Повседневная жизнь рыцарей в средние века - Жан Флори Страница 4
Повседневная жизнь рыцарей в средние века - Жан Флори читать онлайн бесплатно
Заметим, однако, что эти черты вовсе не характерны для римского общества как такового и проявляются как раз тогда, когда Рим уже не прежний Рим. Впрочем, варваризация Империи вызывала в слоях собственно римского населения яростную германофобию, которая ныне была бы квалифицирована как «расизм» и которая была тем более неуместна, что сами эти слои полагались на романизированных германцев (в конечном счете более «патриотично» и проримски настроенных, нежели «чистые» римляне) в деле защиты от массированного напора с «той» стороны границы других германских народностей, которым суждено было стать господами Рима.
Германские «ценности»
Скорее всего именно в варварском мире, куда менее «престижном» в глазах церковных писателей, появляются первые эмбриональные признаки будущего рыцарства.
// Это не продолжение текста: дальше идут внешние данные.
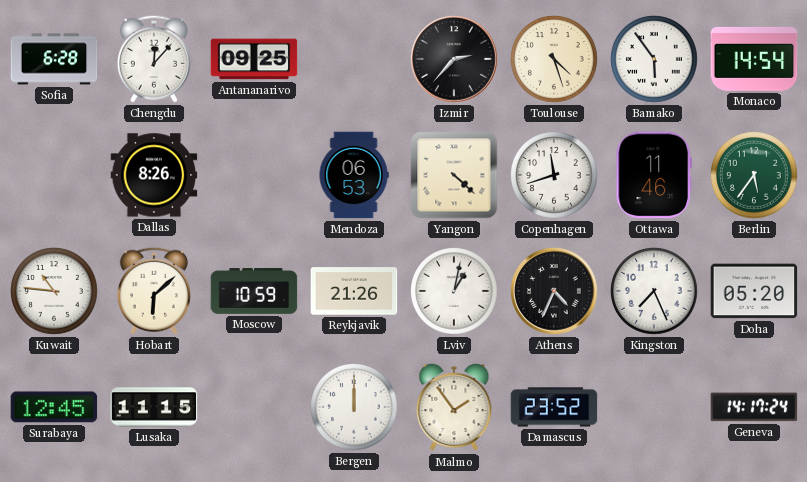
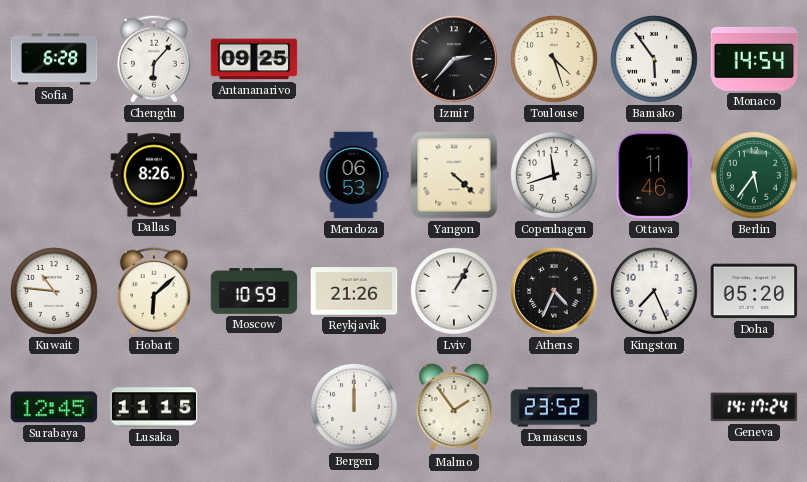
Chengdu: 12:07 -> 6:07
Lviv: 1:02 -> 1:05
Все служит этому свидетельством: лексика, нравы, военное дело, обычаи, менталитет и шкала моральных ценностей, свойственные германским обществам. Ф. Кардини удачно обрисовал эти фундаментальные «варварские» ценности, восходящие в некоторых отношениях к скифам и сарматам, степным народам. К таковым принадлежит обожание лошади (иногда погребаемой в могиле государя) и оружия — в особенности меча, наделенного сакральным характером: у меча свое имя собственное, на мече клянутся, ему же приписывают «чудесное» происхождение. Все это предвещает высокую оценку «рыцарского» оружия, выкованного таинственными кузнецами, как, например, то оружие, что досталось Джефри (Жефруа) Плантагенету в 1127 году; отсюда же — наименования мечей «Веселый», «Эксклабюр» или «Дюрендаль».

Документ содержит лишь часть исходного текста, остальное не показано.